Writers of historical fiction must become artists, teachers, police officers, lawyers, detectives, photographers, doctors . . . all manner of occupations in their novels. For this book I will become a musicologist. Well, I can only hope.
The stolen music manuscripts will lead to dire consequences when we fast forward to the modern storyline. Can the manuscripts be authenticated? Can we learn through modern science and technology, the attribution of these brilliant symphonies? My task is to find the answers.
Your ideas are welcome.
Writing mysteries is an exercise in pitting bad characters against good.
There are degrees of bad and good, of course, but in compelling stories, the bad character is often seriously, diabolically, dangerously bad. He (or she) will certainly have good points. He may be charming, clever, handsome, sympathetic, and have superior interpersonal skills–think Ted Bundy–but the reader learns soon that these are just a cover, enabling him to get close to people in order to do his dirty work.
I have used individuals in my books to play the villain. An art critic, a factory owner, a southern sympathizer, a rich landowner. In others, I have used a group (or blast, or den, or herd, or flock, or conflagration—see my last blog on word play) of baddies, ie: Nazis, where most folk will agree that it’s easier to count the good ones than the bad.

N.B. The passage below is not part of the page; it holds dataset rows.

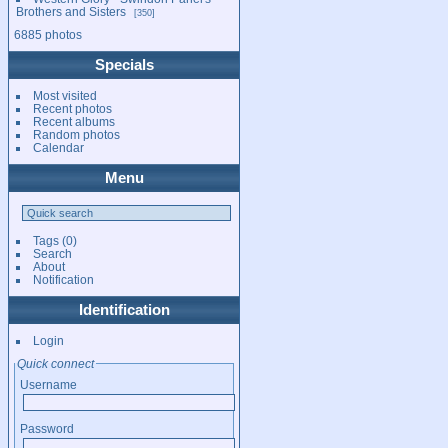
Brothers and Sisters
350
6885 photos
Specials
Most visited
Recent photos
Recent albums
Random photos
Calendar
Menu
Tags
(0)
Search
About
Notification
Identification
Login
Quick connect
Username
Password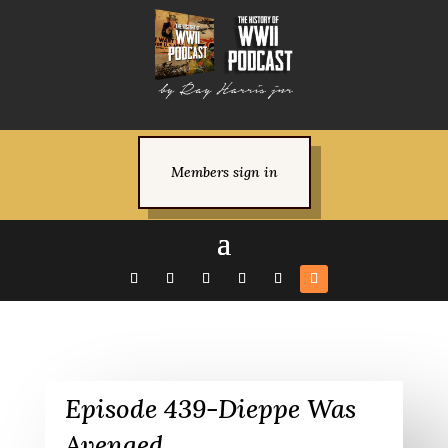
Members sign in
Episode 439-Dieppe Was
Avenged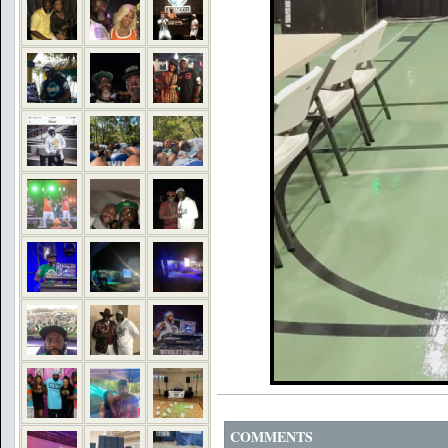
COMMENTS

A “collective” villain makes for an interesting read. The Nazis, the hedge fund crooks, the greedy corporate thieves, the Republicans, the Democrats, the tax collectors, the CIA, the FBI, the police, lawyers, politicians, doctors . . . all can play the role of collective villains.

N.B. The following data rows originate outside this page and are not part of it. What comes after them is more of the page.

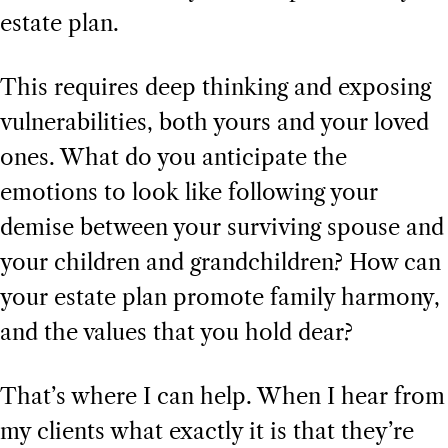
estate plan.
This requires deep thinking and exposing
vulnerabilities, both yours and your loved
ones. What do you anticipate the
emotions to look like following your
demise between your surviving spouse and
your children and grandchildren? How can
your estate plan promote family harmony,
and the values that you hold dear?
That’s where I can help. When I hear from
my clients what exactly it is that they’re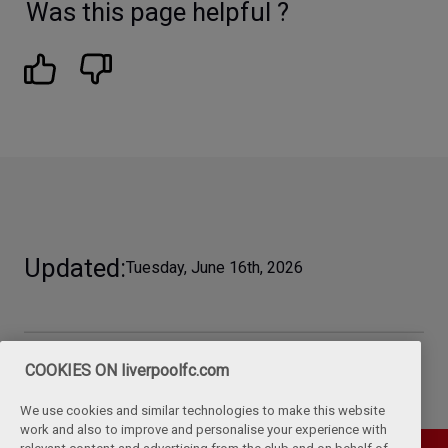
Was this page helpful ?
Updated
Tuesday, June 16th, 2026
COOKIES ON liverpoolfc.com
We use cookies and similar technologies to make this website
work and also to improve and personalise your experience with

In the case of the Nazis, you expect evil. In the case of doctors, you may not. Anyone can be a villain. If your experience tells you Nazis are bad, a good Nazi will be an interesting character. Same is true in reverse for a doctor. Then you have the Nazi doctor and you won’t know what to believe. But I digress.
A good writer will build each character with good points and bad points that the reader will both admire and loathe. It’s a fine line to walk. If your reader loathes your character too much, he (or she) might put the book down.
In the case of the Nazis, there is, built-in, a sense of evil, danger, and villainy. And because Nazis were historically real, readers will have an innate sense of foreboding right from the first page.
Hence, my next book will return to the Nazis and World War II. The theme will be not be confiscated art . . . but stolen music.